BAGAIMANA MENULIS FEATURE?


ADA beberapa jenis berita. Yang paling pendek disebut straight news, yaitu berita singkat padat yang langsung mengabarkan inti berita, tapi tetap mengandung unsur 5-W 1-H [who (siapa), what (apa), when (kapan), where (di mana), why (mengapa), how (bagaimana)]. Jika berita tersebut sangat penting untuk segera diketahui oleh publik disebut stop press, sedangkan jika ditayangkan di layar televisi atau melalui corong radio disebut breaking news – karena disiarkan sebagai selingan mendadak di sela-sela acara yang sedang berlangsung.

      Misalnya, sekedar contoh, Mantan Presiden Soeharto telah wafat pada hari ini, 27 Januari 2008 jam 11:00 WIB di Rumah Sakit Pusat Pertamina, Kebayoran Baru, Jakarta Selatan, dalam usia 87 tahun, setelah dirawat selama beberapa hari karena sakit usia tua. Jenasahnya kini disemayamkan di rumah duka Jalan Cendana, Menteng, Jakarta Pusat, dan segera akan diterbangkan ke Solo untuk dikebumikan di makam keluarga Astana Giri Bangun, Karanganyar, Jawa Tengah (disiarkan pada tanggal 27 Januari 2008 jam 11:05).
                 
          Selain harus mengandung unsur 5-W 1-H, penyusunan struktur sebuah berita lazim mengikuti apa yang disebut metode “piramida terbalik.” Maksudnya, yang pertama-tama ditulis ialah inti berita yang penting, kemudian data yang agak penting, lalu yang setengah penting dan akhirnya data pelengkap yang kurang penting.

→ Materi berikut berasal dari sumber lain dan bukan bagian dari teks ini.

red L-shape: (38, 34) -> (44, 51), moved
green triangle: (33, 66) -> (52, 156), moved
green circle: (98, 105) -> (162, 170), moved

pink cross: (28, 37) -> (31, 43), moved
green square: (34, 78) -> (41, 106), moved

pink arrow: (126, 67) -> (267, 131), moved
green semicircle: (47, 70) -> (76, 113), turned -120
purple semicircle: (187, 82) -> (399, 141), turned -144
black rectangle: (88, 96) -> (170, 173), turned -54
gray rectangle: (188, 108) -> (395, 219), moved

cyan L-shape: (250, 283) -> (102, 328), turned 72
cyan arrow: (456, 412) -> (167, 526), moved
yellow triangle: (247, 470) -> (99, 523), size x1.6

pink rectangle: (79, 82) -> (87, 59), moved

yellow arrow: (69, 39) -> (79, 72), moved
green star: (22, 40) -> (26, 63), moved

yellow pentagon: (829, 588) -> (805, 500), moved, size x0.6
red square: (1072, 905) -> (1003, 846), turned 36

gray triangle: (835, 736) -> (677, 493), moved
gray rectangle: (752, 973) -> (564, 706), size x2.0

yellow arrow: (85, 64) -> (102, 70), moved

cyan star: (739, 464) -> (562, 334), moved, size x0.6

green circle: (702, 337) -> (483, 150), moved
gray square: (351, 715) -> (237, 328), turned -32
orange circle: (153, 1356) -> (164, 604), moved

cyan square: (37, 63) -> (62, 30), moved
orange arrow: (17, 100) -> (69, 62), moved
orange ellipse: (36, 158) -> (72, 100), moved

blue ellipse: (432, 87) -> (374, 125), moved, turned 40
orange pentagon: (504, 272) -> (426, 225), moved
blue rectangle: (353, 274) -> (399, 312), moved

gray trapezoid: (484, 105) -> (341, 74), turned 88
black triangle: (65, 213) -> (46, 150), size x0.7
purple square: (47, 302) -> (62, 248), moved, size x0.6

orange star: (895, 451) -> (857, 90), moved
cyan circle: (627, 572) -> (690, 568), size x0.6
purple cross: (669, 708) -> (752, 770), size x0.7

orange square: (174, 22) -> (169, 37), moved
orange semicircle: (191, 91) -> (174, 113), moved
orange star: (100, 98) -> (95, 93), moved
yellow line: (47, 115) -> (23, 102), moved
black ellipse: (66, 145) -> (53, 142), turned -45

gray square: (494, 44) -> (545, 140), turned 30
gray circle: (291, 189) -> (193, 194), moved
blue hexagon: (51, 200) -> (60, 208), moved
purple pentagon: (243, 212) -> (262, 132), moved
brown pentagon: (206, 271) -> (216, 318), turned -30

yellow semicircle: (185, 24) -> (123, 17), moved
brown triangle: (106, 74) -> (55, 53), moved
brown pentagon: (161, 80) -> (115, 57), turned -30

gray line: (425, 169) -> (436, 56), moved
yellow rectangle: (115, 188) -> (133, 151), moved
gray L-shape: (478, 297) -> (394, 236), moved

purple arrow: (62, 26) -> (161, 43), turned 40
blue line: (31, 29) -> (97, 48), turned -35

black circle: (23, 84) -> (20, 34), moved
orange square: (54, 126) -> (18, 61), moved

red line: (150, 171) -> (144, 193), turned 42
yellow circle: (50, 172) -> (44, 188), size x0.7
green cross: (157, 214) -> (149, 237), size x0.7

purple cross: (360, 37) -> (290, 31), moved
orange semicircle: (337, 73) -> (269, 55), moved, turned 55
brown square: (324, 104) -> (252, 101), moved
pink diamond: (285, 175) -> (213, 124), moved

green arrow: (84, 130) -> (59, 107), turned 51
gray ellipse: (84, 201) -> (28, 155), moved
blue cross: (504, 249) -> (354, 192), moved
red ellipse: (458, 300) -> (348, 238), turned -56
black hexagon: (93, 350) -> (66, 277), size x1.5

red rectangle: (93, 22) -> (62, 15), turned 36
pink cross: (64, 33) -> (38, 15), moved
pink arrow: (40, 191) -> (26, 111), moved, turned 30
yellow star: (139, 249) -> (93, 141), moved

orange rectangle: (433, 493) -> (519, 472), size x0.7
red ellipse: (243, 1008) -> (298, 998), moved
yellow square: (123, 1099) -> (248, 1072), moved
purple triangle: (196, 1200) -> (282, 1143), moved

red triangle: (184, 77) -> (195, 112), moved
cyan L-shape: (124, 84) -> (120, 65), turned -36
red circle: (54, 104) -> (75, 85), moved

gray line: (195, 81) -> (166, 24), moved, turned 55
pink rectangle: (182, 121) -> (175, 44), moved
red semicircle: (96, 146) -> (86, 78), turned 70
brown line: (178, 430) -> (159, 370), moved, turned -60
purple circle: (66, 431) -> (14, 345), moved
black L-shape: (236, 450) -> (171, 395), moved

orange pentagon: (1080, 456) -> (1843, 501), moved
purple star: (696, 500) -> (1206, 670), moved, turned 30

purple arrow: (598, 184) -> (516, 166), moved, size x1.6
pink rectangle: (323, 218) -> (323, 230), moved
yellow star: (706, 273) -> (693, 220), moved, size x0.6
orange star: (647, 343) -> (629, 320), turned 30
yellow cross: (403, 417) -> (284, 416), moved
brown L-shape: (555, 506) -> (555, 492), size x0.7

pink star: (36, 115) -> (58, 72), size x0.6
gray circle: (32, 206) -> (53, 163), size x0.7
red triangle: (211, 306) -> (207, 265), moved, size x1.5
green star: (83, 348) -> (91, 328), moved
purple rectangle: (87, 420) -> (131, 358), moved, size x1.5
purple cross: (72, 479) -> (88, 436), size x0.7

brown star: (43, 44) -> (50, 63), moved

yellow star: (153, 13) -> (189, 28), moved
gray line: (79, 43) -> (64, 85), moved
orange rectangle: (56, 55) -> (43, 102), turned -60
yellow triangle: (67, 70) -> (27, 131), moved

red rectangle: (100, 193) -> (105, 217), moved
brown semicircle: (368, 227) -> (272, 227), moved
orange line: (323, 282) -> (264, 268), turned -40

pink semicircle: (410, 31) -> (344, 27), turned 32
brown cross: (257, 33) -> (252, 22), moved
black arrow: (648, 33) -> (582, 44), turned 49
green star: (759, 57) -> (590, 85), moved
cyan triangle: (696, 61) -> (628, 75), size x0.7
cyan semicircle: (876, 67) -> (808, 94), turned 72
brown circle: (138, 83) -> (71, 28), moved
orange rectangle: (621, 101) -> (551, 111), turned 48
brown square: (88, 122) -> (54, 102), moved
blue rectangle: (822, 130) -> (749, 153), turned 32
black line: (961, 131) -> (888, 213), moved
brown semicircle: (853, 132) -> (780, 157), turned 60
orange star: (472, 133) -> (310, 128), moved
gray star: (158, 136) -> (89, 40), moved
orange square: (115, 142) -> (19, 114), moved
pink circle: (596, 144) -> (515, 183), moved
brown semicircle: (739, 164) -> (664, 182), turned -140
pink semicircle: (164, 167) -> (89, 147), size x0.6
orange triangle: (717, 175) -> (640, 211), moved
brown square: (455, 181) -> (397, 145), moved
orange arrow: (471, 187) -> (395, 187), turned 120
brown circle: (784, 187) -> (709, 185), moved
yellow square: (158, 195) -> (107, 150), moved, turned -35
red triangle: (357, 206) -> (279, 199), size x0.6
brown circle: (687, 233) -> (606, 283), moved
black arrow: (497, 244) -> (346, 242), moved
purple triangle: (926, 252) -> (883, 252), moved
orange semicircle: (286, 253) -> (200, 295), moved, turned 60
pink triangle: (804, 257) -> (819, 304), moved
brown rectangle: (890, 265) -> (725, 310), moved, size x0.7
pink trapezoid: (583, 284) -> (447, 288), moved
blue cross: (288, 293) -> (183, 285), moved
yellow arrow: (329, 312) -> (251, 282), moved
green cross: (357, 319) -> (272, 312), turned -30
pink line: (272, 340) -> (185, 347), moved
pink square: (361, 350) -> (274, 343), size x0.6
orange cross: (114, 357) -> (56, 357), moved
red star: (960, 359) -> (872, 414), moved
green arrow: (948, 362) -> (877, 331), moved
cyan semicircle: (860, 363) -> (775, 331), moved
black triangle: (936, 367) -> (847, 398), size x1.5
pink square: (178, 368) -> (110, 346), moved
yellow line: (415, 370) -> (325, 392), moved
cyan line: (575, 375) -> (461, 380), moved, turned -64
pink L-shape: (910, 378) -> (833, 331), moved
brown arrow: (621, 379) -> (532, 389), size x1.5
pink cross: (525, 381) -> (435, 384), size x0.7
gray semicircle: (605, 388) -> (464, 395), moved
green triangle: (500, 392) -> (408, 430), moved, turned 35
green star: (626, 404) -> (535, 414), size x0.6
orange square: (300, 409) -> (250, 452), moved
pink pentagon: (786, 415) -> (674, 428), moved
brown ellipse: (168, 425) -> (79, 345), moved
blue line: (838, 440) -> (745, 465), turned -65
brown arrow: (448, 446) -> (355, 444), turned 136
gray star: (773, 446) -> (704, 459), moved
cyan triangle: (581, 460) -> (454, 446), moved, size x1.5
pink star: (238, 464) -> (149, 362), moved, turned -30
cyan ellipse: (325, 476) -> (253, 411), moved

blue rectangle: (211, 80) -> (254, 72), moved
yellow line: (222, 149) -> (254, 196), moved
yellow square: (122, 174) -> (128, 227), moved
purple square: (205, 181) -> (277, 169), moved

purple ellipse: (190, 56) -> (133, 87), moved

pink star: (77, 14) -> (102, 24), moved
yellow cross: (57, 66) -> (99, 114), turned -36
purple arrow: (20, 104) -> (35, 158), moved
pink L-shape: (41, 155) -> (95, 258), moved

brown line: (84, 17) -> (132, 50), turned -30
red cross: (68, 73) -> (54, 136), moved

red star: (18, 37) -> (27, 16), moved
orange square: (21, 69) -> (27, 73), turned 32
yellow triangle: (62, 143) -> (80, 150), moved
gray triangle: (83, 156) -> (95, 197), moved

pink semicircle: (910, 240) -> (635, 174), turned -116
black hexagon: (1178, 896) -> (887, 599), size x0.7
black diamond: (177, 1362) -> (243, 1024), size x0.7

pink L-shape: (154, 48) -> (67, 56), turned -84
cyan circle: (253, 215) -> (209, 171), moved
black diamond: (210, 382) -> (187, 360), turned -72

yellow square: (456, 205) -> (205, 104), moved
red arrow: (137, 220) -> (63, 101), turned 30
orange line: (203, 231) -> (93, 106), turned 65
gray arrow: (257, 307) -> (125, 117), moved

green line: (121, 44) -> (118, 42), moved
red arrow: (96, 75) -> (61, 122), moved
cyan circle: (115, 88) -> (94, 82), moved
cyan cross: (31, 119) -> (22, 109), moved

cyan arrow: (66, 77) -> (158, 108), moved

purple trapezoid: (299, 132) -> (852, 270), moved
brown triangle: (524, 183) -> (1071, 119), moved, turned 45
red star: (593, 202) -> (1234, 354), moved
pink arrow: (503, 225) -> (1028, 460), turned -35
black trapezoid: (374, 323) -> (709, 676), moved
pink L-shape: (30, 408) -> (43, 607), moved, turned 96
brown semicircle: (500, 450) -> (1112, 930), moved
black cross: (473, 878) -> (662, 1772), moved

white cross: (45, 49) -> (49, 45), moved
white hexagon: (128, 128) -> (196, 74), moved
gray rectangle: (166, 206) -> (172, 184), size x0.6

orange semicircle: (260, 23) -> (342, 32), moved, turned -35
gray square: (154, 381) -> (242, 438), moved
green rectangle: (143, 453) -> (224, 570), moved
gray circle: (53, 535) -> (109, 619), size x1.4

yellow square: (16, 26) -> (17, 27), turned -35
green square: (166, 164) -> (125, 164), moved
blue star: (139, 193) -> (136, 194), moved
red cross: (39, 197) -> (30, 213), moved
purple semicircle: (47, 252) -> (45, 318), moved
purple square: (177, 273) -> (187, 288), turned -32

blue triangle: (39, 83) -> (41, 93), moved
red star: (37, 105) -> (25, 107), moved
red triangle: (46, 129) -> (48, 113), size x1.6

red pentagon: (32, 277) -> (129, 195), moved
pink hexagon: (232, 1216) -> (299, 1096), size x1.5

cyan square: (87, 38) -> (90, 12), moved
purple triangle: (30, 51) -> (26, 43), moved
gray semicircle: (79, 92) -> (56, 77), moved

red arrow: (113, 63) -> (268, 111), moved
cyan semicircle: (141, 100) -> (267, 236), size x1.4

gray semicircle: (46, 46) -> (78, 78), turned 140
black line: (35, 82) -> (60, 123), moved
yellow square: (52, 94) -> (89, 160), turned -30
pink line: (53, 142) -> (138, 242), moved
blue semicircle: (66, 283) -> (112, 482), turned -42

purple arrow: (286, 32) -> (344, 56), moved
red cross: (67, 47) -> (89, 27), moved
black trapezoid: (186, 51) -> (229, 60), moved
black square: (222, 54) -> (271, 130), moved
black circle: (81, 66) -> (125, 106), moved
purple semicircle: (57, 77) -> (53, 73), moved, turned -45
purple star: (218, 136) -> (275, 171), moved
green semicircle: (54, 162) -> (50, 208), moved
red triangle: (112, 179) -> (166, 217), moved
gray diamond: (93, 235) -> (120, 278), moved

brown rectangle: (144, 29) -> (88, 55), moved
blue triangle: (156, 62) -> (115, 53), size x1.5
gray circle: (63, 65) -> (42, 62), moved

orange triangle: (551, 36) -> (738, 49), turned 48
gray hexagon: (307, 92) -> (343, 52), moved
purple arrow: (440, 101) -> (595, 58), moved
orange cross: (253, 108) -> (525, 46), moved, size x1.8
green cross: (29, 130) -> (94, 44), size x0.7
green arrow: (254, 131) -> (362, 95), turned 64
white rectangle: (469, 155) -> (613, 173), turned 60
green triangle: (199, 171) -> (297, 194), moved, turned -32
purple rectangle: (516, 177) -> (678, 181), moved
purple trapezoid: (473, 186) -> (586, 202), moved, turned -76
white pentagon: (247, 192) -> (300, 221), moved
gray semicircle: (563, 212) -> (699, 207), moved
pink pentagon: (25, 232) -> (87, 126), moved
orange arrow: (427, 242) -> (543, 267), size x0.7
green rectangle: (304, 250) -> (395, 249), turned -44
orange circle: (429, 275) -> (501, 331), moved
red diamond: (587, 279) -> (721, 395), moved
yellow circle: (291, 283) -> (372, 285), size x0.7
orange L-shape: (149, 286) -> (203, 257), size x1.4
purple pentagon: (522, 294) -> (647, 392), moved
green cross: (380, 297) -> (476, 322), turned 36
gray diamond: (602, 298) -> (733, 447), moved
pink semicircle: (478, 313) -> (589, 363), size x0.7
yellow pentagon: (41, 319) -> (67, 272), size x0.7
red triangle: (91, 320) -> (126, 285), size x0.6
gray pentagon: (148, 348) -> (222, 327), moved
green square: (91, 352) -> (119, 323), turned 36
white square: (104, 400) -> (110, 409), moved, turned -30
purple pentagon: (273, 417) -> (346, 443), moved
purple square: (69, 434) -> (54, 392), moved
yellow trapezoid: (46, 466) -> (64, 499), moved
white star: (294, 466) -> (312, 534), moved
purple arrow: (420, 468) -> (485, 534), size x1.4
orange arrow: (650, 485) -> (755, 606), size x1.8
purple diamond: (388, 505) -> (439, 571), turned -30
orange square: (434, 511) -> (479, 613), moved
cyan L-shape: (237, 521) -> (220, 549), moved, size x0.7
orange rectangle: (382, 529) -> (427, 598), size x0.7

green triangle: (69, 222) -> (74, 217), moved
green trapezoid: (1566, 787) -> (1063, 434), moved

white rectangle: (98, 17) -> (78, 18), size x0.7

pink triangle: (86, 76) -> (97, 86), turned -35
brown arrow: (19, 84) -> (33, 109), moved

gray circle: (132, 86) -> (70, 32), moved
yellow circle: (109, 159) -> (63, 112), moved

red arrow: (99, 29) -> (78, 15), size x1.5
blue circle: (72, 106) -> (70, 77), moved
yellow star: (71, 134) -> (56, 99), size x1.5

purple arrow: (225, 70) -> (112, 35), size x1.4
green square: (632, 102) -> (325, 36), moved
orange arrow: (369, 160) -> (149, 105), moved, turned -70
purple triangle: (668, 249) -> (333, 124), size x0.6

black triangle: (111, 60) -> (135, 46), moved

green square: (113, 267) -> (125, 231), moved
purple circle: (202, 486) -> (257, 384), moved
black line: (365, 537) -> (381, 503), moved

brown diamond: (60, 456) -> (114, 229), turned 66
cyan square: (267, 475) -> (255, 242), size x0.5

Walaupun singkat padat, susunan straight news tetap harus mengikuti metode “piramida terbalik.” Pada contoh di muka, yang paling penting ialah wafatnya mantan Presiden Soeharto, sedangkan makam keluarga Astana Giri Bangun merupakan data pelengkap.
         
          Meskipun pada contoh stop press tersebut, wafatnya mantan Presiden Soeharto dianggap sebagai fakta yang penting -- oleh karena itu ditulis di awal berita --, unsur paling penting dari sebuah news (berita) ialah when (kapan). Mendengar berita tentang wafatnya Pak Harto, orang biasanya kontan akan bertanya, “Kapan?” Dengan demikian, contoh berita tersebut bisa ditulis sebagai berikut: Hari ini, 27 Januari 2008 jam 11:00 WIB, mantan Presiden Soeharto telah wafat di Rumah Sakit Pusat Pertamina, Kebayoran Baru, Jakarta Selatan, dalam usia 87 tahun, setelah dirawat selama beberapa hari karena sakit usia tua. Dan seterusnya.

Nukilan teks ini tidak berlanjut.